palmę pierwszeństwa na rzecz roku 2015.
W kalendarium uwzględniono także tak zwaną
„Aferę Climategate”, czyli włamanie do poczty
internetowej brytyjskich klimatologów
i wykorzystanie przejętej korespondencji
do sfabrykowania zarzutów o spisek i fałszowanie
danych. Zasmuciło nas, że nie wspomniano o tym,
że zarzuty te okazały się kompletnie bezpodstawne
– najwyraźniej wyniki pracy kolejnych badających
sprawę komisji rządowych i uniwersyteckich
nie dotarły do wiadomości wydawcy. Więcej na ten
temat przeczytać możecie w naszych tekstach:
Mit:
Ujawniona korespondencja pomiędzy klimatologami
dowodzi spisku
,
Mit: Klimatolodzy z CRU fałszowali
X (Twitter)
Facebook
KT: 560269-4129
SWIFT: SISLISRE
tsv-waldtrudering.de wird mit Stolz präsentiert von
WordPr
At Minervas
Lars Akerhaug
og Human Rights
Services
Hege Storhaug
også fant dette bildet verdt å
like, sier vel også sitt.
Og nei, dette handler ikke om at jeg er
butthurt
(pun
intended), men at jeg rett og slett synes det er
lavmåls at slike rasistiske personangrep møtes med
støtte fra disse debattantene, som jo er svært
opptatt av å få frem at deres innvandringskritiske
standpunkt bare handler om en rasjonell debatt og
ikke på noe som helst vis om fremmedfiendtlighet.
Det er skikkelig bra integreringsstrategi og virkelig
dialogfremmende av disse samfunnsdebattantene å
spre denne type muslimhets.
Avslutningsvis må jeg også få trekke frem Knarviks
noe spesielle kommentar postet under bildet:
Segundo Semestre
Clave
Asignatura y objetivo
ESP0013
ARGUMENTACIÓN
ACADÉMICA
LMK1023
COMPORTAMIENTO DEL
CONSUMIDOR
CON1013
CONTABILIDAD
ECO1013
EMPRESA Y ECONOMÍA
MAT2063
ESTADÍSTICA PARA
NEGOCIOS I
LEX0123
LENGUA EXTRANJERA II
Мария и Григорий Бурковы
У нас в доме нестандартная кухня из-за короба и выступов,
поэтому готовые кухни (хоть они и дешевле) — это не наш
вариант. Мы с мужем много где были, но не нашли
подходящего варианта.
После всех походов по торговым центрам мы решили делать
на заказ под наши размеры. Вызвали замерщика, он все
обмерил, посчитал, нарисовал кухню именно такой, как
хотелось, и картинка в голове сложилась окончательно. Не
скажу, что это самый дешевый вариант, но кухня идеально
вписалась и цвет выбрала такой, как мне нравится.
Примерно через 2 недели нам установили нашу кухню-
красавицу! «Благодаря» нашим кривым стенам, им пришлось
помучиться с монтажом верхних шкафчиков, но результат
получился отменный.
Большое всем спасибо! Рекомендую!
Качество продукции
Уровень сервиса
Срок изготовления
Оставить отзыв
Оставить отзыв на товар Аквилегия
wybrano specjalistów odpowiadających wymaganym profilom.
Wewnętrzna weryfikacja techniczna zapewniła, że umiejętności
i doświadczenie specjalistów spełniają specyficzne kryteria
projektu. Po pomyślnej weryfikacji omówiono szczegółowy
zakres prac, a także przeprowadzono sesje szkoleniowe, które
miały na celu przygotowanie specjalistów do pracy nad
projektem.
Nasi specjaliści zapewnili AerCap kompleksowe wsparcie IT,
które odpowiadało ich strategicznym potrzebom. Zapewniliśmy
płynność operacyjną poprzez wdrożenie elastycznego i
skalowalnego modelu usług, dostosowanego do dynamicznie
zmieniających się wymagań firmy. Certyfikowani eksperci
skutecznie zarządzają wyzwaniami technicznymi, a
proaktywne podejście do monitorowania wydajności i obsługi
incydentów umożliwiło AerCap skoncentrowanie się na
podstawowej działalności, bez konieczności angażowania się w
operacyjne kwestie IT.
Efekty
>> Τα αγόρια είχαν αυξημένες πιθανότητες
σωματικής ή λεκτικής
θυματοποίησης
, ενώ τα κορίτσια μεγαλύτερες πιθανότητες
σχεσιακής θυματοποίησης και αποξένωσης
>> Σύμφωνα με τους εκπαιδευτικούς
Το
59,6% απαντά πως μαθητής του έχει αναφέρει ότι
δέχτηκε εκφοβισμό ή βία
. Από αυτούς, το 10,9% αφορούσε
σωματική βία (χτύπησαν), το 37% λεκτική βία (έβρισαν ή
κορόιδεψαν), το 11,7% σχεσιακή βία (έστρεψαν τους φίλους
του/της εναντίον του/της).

> Task description: Whatever the entries say, repeat all of them exactly.

> Output of the task:
palmę pierwszeństwa na rzecz roku 2015.
W kalendarium uwzględniono także tak zwaną
„Aferę Climategate”, czyli włamanie do poczty
internetowej brytyjskich klimatologów
i wykorzystanie przejętej korespondencji
do sfabrykowania zarzutów o spisek i fałszowanie
danych. Zasmuciło nas, że nie wspomniano o tym,
że zarzuty te okazały się kompletnie bezpodstawne
– najwyraźniej wyniki pracy kolejnych badających
sprawę komisji rządowych i uniwersyteckich
nie dotarły do wiadomości wydawcy. Więcej na ten
temat przeczytać możecie w naszych tekstach:
Mit:
Ujawniona korespondencja pomiędzy klimatologami
dowodzi spisku
,
Mit: Klimatolodzy z CRU fałszowali
X (Twitter)
Facebook
KT: 560269-4129
SWIFT: SISLISRE
tsv-waldtrudering.de wird mit Stolz präsentiert von
WordPr
At Minervas
Lars Akerhaug
og Human Rights
Services
Hege Storhaug
også fant dette bildet verdt å
like, sier vel også sitt.
Og nei, dette handler ikke om at jeg er
butthurt
(pun
intended), men at jeg rett og slett synes det er
lavmåls at slike rasistiske personangrep møtes med
støtte fra disse debattantene, som jo er svært
opptatt av å få frem at deres innvandringskritiske
standpunkt bare handler om en rasjonell debatt og
ikke på noe som helst vis om fremmedfiendtlighet.
Det er skikkelig bra integreringsstrategi og virkelig
dialogfremmende av disse samfunnsdebattantene å
spre denne type muslimhets.
Avslutningsvis må jeg også få trekke frem Knarviks
noe spesielle kommentar postet under bildet:
Segundo Semestre
Clave
Asignatura y objetivo
ESP0013
ARGUMENTACIÓN
ACADÉMICA
LMK1023
COMPORTAMIENTO DEL
CONSUMIDOR
CON1013
CONTABILIDAD
ECO1013
EMPRESA Y ECONOMÍA
MAT2063
ESTADÍSTICA PARA
NEGOCIOS I
LEX0123
LENGUA EXTRANJERA II
Мария и Григорий Бурковы
У нас в доме нестандартная кухня из-за короба и выступов,
поэтому готовые кухни (хоть они и дешевле) — это не наш
вариант. Мы с мужем много где были, но не нашли
подходящего варианта.
После всех походов по торговым центрам мы решили делать
на заказ под наши размеры. Вызвали замерщика, он все
обмерил, посчитал, нарисовал кухню именно такой, как
хотелось, и картинка в голове сложилась окончательно. Не
скажу, что это самый дешевый вариант, но кухня идеально
вписалась и цвет выбрала такой, как мне нравится.
Примерно через 2 недели нам установили нашу кухню-
красавицу! «Благодаря» нашим кривым стенам, им пришлось
помучиться с монтажом верхних шкафчиков, но результат
получился отменный.
Большое всем спасибо! Рекомендую!
Качество продукции
Уровень сервиса
Срок изготовления
Оставить отзыв
Оставить отзыв на товар Аквилегия
wybrano specjalistów odpowiadających wymaganym profilom.
Wewnętrzna weryfikacja techniczna zapewniła, że umiejętności
i doświadczenie specjalistów spełniają specyficzne kryteria
projektu. Po pomyślnej weryfikacji omówiono szczegółowy
zakres prac, a także przeprowadzono sesje szkoleniowe, które
miały na celu przygotowanie specjalistów do pracy nad
projektem.
Nasi specjaliści zapewnili AerCap kompleksowe wsparcie IT,
które odpowiadało ich strategicznym potrzebom. Zapewniliśmy
płynność operacyjną poprzez wdrożenie elastycznego i
skalowalnego modelu usług, dostosowanego do dynamicznie
zmieniających się wymagań firmy. Certyfikowani eksperci
skutecznie zarządzają wyzwaniami technicznymi, a
proaktywne podejście do monitorowania wydajności i obsługi
incydentów umożliwiło AerCap skoncentrowanie się na
podstawowej działalności, bez konieczności angażowania się w
operacyjne kwestie IT.
Efekty
>> Τα αγόρια είχαν αυξημένες πιθανότητες
σωματικής ή λεκτικής
θυματοποίησης
, ενώ τα κορίτσια μεγαλύτερες πιθανότητες
σχεσιακής θυματοποίησης και αποξένωσης
>> Σύμφωνα με τους εκπαιδευτικούς
Το
59,6% απαντά πως μαθητής του έχει αναφέρει ότι
δέχτηκε εκφοβισμό ή βία
. Από αυτούς, το 10,9% αφορούσε
σωματική βία (χτύπησαν), το 37% λεκτική βία (έβρισαν ή
κορόιδεψαν), το 11,7% σχεσιακή βία (έστρεψαν τους φίλους
του/της εναντίον του/της).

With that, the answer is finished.